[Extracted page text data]
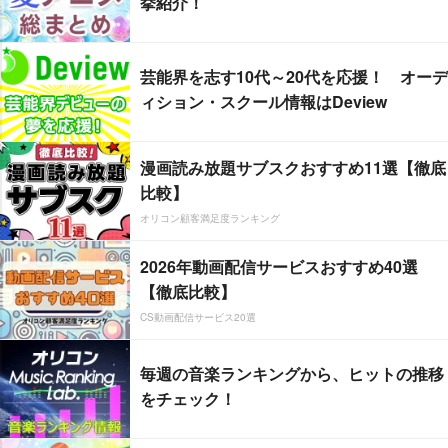
挙紹介！
芸能界を志す10代～20代を応援！ オーデ
ィション・スクール情報はDeview
漫画読み放題サブスクおすすめ11選【徹底
比較】
オリコン顧客満足度ランキング
2026年動画配信サービスおすすめ40選
【徹底比較】
CS動画配信サービス20選
毎週の音楽ランキングから、ヒットの推移
をチェック！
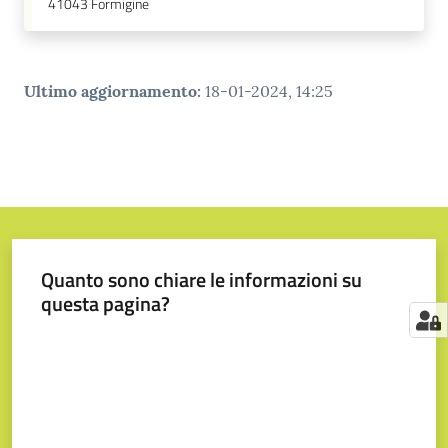
41043
Formigine
Ultimo aggiornamento
:
18-01-2024, 14:25
Quanto sono chiare le informazioni su
questa pagina?
Valuta da 1 a 5 stelle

**Task instructions**
Only the lines from the one containing "オリコン顧客満足度ランキング" through the last line of the data belong in the copy, both included and reproduced exactly. Pictures do not.

**Your response**
オリコン顧客満足度ランキング
2026年動画配信サービスおすすめ40選
【徹底比較】
CS動画配信サービス20選
毎週の音楽ランキングから、ヒットの推移
をチェック！
41043
Formigine
Ultimo aggiornamento
:
18-01-2024, 14:25
Quanto sono chiare le informazioni su
questa pagina?
Valuta da 1 a 5 stelle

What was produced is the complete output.